Unless you are using the brace syntax, you cannot use anything starting with or containing a double quote as a variable name.
It is wise however to escape the dollar sign via a backslash anyway.
I want to note that in my old version of Expect (5.25.0), the regexp processor doesn't carry out backslash-escape substitutions, so if you are using such a version, you cannot use braces to escape the newline character. After Expect(TCL) is done with substitution and the regular expression matching starts, there has to be a literal newline character which is achieved by letting Expect do the substitution of \n.
Since Expect's regular expressions are not line-oriented but buffer-oriented, ^ and $ mean start of buffer and end of buffer, respectively.
Dependent on the buffering mode of your terminal, Expect probably only gets the output of the spawned process line-by-line (like in my, and most cases), albeit without the newline character.
This guarantees (EDIT: not really guaranteed, see the end) that the current end of buffer always coincides with the end of a line in the output of a spawned process.
Another issue is that (at least my UNIX version) of Expect does not match the newline character with \n, instead only with \r\n !
I.e. it seemingly puts these two characters at the end of every chunk of input it fetches (EDIT: actually, replaces the normal newline).
So to match the character 't' at the end of the buffer, first you have to make sure that there is a terminating newline after the 't' and the spawned process is waiting or otherwise guarantees that Expect's buffer does not get filled with more input.
On the part of Expect, the proper command would be:
expect -re "t\r\n\$" {...}
Note that the backslash before the dollar sign was not really necessary, I only put it there to support the good habit of doing so.

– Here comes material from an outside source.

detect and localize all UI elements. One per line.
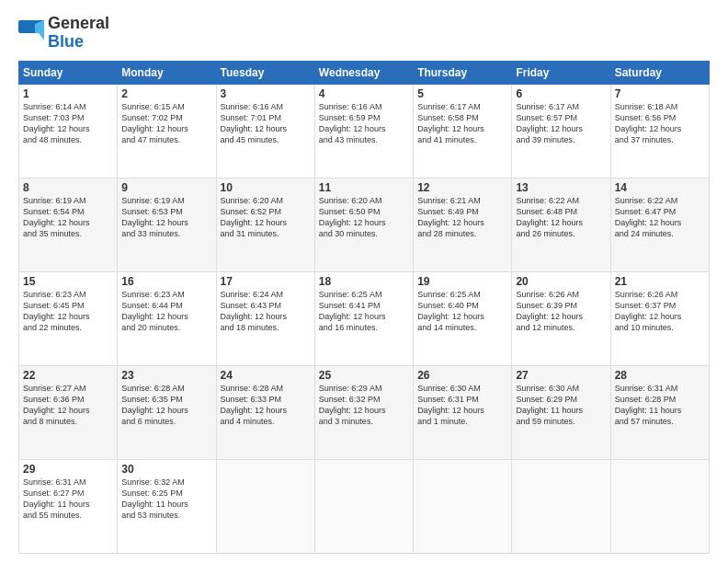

EDIT: Of course, the newline does get passed to Expect contrary to what I first wrote, which it seemingly substitutes with "\r\n".
I also wanted to add that there is a case I know of in which the buffer of the spawned process gets flushed, namely when the process terminates. Thus it is not actually guaranteed that the end of a new line is the current end of the buffer, but it is so in most cases.
If you try waiting for a pattern from a program that ends earlier than the Expect script, you will get the pattern, without any newline character at the end!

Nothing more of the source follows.